Exercise brief: Line by line, restate the material word for word, omitting any image.
════════════════
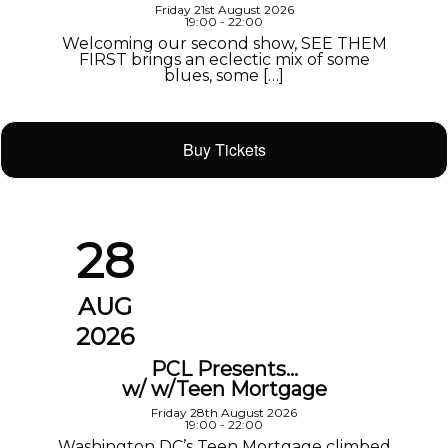
Friday 21st August 2026
19:00 - 22:00
Welcoming our second show, SEE THEM
FIRST brings an eclectic mix of some
blues, some […]
Buy Tickets
28
AUG
2026
PCL Presents…
w/ w/Teen Mortgage
Friday 28th August 2026
19:00 - 22:00
Washington DC’s Teen Mortgage climbed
════════════════
Written response:
Friday 21st August 2026
19:00 - 22:00
Welcoming our second show, SEE THEM
FIRST brings an eclectic mix of some
blues, some […]
Buy Tickets
28
AUG
2026
PCL Presents…
w/ w/Teen Mortgage
Friday 28th August 2026
19:00 - 22:00
Washington DC’s Teen Mortgage climbed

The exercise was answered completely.